In the audience were Renee Tennyson; her son Riley Tennyson, a sixth- grader at Hixson Middle School; Trish Cox; and her middle school son Caelan Cox.
With the film's controversial former "R" rating and buzz about the movie, expectations were high.
"We expect the world to hear the truth," Renee Tennyson said. "Kids are getting too scared."
Before the film began, Chattanooga's Kids on the Block performers did a short skit with puppets about how to handle bullying and discuss it with adults.
The film's opening shot features home video footage of Tyler Long, a Murray County, Ga., resident who, at 17, hanged himself in 2009 after being tormented in his high school's hallways. The Long family's story is just one of several featured in "Bully."

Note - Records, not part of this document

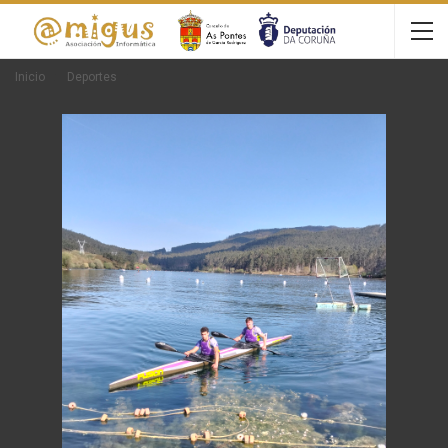
Inicio
Deportes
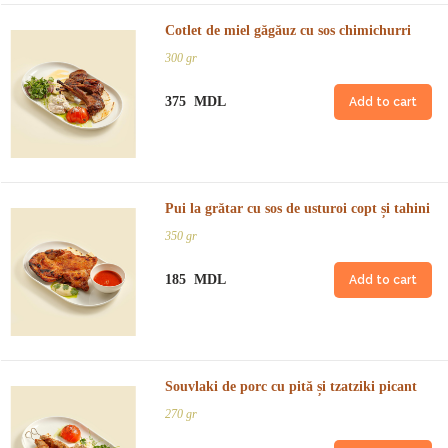
Cotlet de miel găgăuz cu sos chimichurri
300 gr
375 MDL
Add to cart
Pui la grătar cu sos de usturoi copt și tahini
350 gr
185 MDL
Add to cart
Souvlaki de porc cu pită și tzatziki picant
270 gr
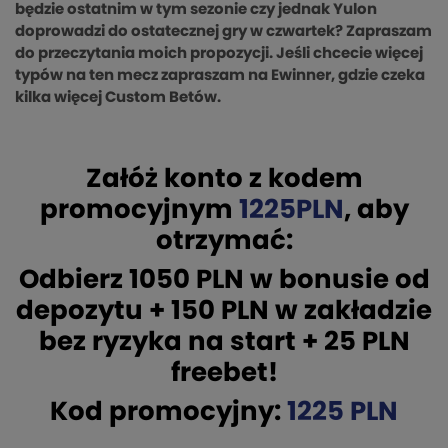
będzie ostatnim w tym sezonie czy jednak Yulon
doprowadzi do ostatecznej gry w czwartek? Zapraszam
do przeczytania moich propozycji. Jeśli chcecie więcej
typów na ten mecz zapraszam na Ewinner, gdzie czeka
kilka więcej Custom Betów.
Załóż konto z kodem
promocyjnym
1225PLN
, aby
otrzymać:
Odbierz 1050 PLN w bonusie od
depozytu + 150 PLN w zakładzie
bez ryzyka na start + 25 PLN
freebet!
Kod promocyjny:
1225 PLN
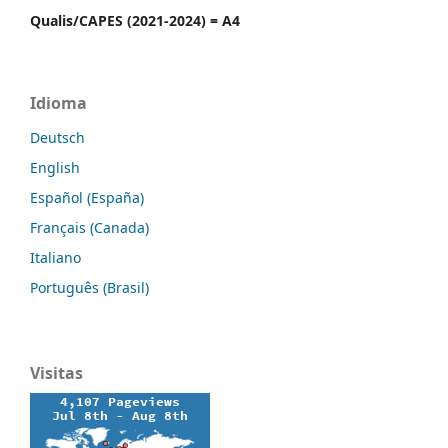
Qualis/CAPES (2021-2024) = A4
Idioma
Deutsch
English
Español (España)
Français (Canada)
Italiano
Português (Brasil)
Visitas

"It means so much to be able to do this in the area with friends who have kids in the area," Tyler Long's mother Tina Long said before the premiere.
"We've been waiting for this opportunity to arrive," his father, David Long, said.
Footage of the Long family showed that they turned Tyler's former room, where David found his son hanging, into what they call the "headquarters" -- an office where they continue their crusade against bullying.
Another story in the film involves Alex, a junior high student from Iowa with Asperger's syndrome. The film features footage of students verbally assaulting as well as stabbing, punching and even strangling Alex while riding the school bus.
Students Riley and Caelan said they could relate to that, as they both have Asperger's syndrome and were bullied in the hallways and on the bus.
"They cuss at me, force me to leave," Riley said. "I want to see a stand against bullying."
Both students were bullied so much they eventually were taken off the bus, their parents said.
"[The movie] touched a queasy place deep inside," Renee Tennyson said.
After the movie, audience members participated in a question-and-answer session with the Long family and local school administrators, and students spoke about their experiences with bullying.
The premiere was hosted by the Chattanooga Times Free Press, WRCB-TV Channel 3, the city's Department of Education, Arts & Culture, and the Chattanooga Southeast Tennessee Film Commission.